But this begs the question why -1 is odd. If the even-ness of 0 is debatable, so is the odd-ness of -1.

In mathematics: if it makes whatever you do more easy, then yes, if it makes whatever you do harder, then no :stuck_out_tongue:

To be precise, it’s not generally defined, but there’s nothing against defining it on the spot to make things work for you.

Second question is how to define it: clearly it’s the limit of 0=0/x with x getting smaller and smaller, so the value of 0/0 should be 0. But it’s also the limit of x/(x^2) = 1/x which grows infinitely large from the positive side so 0/0 should be positive infinity. But it’s also the limit of x/x = 1, so it must be 1. !?

A prime number is a number that is divisible by exactly two positive integers. 0 is divisible by every positive integer, so it’s more like an anti-prime.

Positive numbers are defined as numbers larger than 0, negative numbers as numbers smaller than 0 (or as additive inverses of positive numbers). That makes 0 neither positive nor negative. When including 0 with all positive numbers, in mathematics these are called “non-negative numbers”.

It really depends on definitions (as usual). Any high school teacher as well as any calculus teacher will repeat time and time again that infinity is not a number. The reason being that the standard arithmetic that we know from real numbers don’t work with infinite values.

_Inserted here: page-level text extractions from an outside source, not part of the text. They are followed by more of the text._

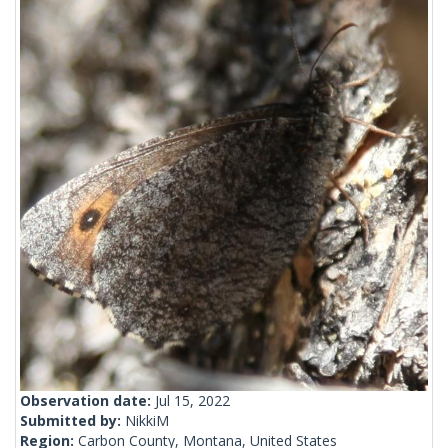
Observation date:
Jul 15, 2022
Submitted by:
NikkiM
Region:
Carbon County, Montana, United States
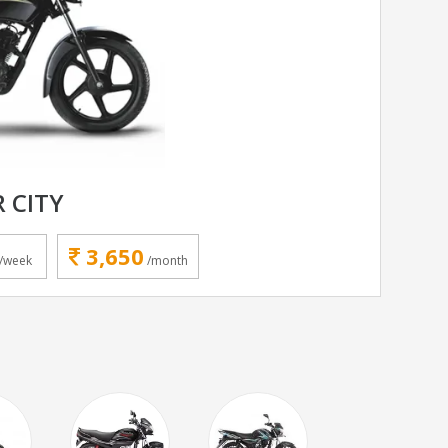
R CITY
3,650
/week
/month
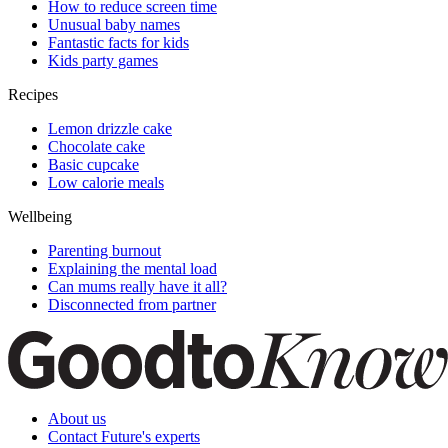
How to reduce screen time
Unusual baby names
Fantastic facts for kids
Kids party games
Recipes
Lemon drizzle cake
Chocolate cake
Basic cupcake
Low calorie meals
Wellbeing
Parenting burnout
Explaining the mental load
Can mums really have it all?
Disconnected from partner
About us
Contact Future's experts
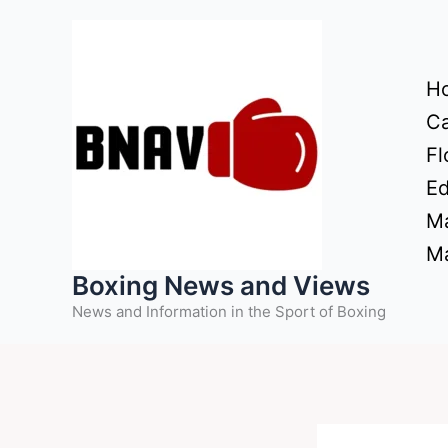
Skip
to
content
H
Ca
Fl
Ed
Ma
Ma
Boxing News and Views
News and Information in the Sport of Boxing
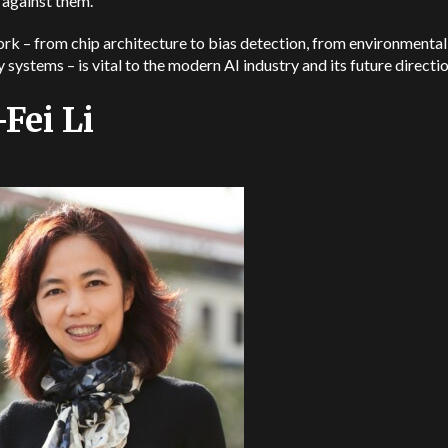
 against them.
rk – from chip architecture to bias detection, from environmenta
y systems – is vital to the modern AI industry and its future directi
-Fei Li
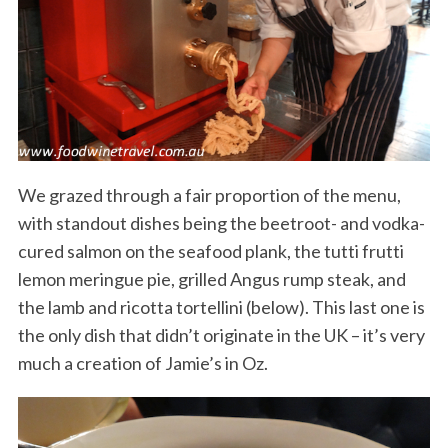
We grazed through a fair proportion of the menu,
with standout dishes being the beetroot- and vodka-
cured salmon on the seafood plank, the tutti frutti
lemon meringue pie, grilled Angus rump steak, and
the lamb and ricotta tortellini (below). This last one is
the only dish that didn’t originate in the UK – it’s very
much a creation of Jamie’s in Oz.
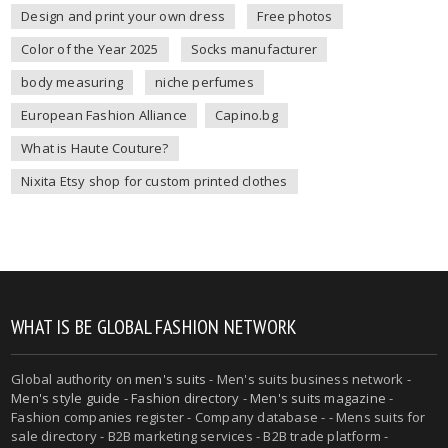
Design and print your own dress
Free photos
Color of the Year 2025
Socks manufacturer
body measuring
niche perfumes
European Fashion Alliance
Capino.bg
What is Haute Couture?
Nixita Etsy shop for custom printed clothes
WHAT IS BE GLOBAL FASHION NETWORK
Global authority on
men's suits
- Men's suits business network -
Men's style guide
-
Fashion directory
-
Men's suits magazine
-
Fashion companies register - Company database - - Mens suits for
sale directory - B2B marketing services - B2B trade platform -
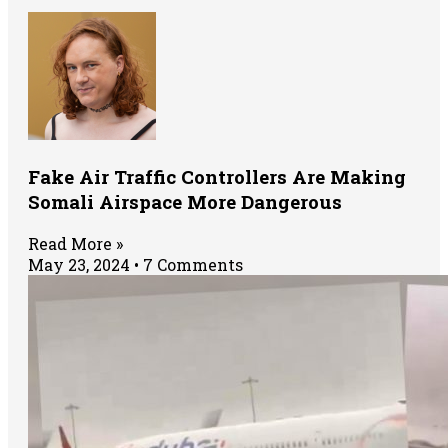
Fake Air Traffic Controllers Are Making
Somali Airspace More Dangerous
Read More »
May 23, 2024
7 Comments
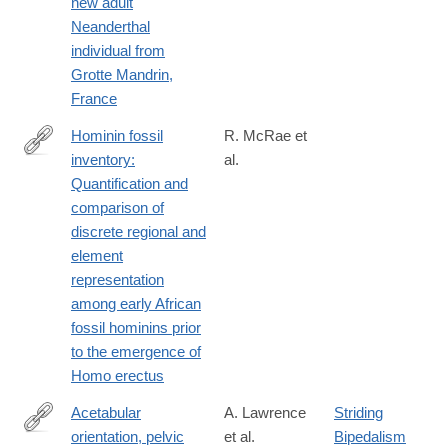
new adult
https://www.sciencedirect.com/science/article/pii/S00472484240
Neanderthal
individual from
Grotte Mandrin,
France
Hominin fossil
R. McRae et
inventory:
al.
https://www.sciencedirect.com/science/article/pii/S00472484240
Quantification and
dgcid=author
comparison of
discrete regional and
element
representation
among early African
fossil hominins prior
to the emergence of
Homo erectus
Acetabular
A. Lawrence
Striding
orientation, pelvic
et al.
Bipedalism
https://www.sciencedirect.com/science/article/pii/S00472484240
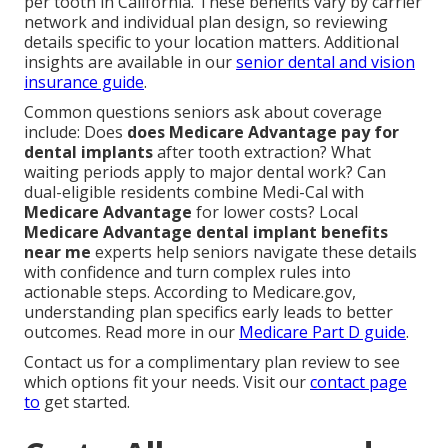
per tooth in California. These benefits vary by carrier
network and individual plan design, so reviewing
details specific to your location matters. Additional
insights are available in our
senior dental and vision
insurance guide
.
Common questions seniors ask about coverage
include: Does
does Medicare Advantage pay for
dental implants
after tooth extraction? What
waiting periods apply to major dental work? Can
dual-eligible residents combine Medi-Cal with
Medicare Advantage
for lower costs? Local
Medicare Advantage dental implant benefits
near me
experts help seniors navigate these details
with confidence and turn complex rules into
actionable steps. According to Medicare.gov,
understanding plan specifics early leads to better
outcomes. Read more in our
Medicare Part D guide
.
Contact us for a complimentary plan review to see
which options fit your needs. Visit our
contact page
to
get started.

You could define + / - infinity as some sort of number and define separate arithmetical rules, for example in the extended real line, but it’s crucial to realise that some arithmetical rules will fail. For example, A+B = A+C does not imply B=C anymore (take A infinite), there’s no unique additive or multiplicative inverses, and certain terms are still undefined, such as 0 * infinity.

You could consider infinite numbers that are more suitable to arithmetic, such as ordinal numbers, cardinal numbers, or surreal numbers. Especially the latter behave very nicely. However, these kind of infinities are very different from the type that we use in high school mathematics (e.g. the type where 1/x tends to + infinity when approached from above): limit infinities are not numbers.

I see you put Games in there, which is interesting, since the concept of a (combinatorial) game is closely related to the concept of a surreal number, except that in surreal numbers we kind of define a new number by filling a gap between two sets of “small” and “large” numbers (where each small number is smaller than each large number). In games we fill the gaps between any sets of games, so there’s no “small” / “large” distinction.


Here’s a video with a similar message: mathematics is all about how you define things.

Maybe we can turn the question around. If you’re the one doing the nigiri, does black more often pick one or two?

I have a feeling people tend to do 1 stone because it’s nice. So maybe learning to grab even number of stones can help getting black color.

An even more fundamental question is, what result are you hoping for when you do nigiri? Depending on your personal preferences, whether or not you belief komi to be fair, which color you think komi might be biased toward, etc., I think there could be a diverse range of preferences, including (but not limited to):

  1. You want to play black
  2. You want to play white
  3. You want the colors to be assigned with 50-50 odds
  4. Other possibilities? (like 30-70 odds, etc??)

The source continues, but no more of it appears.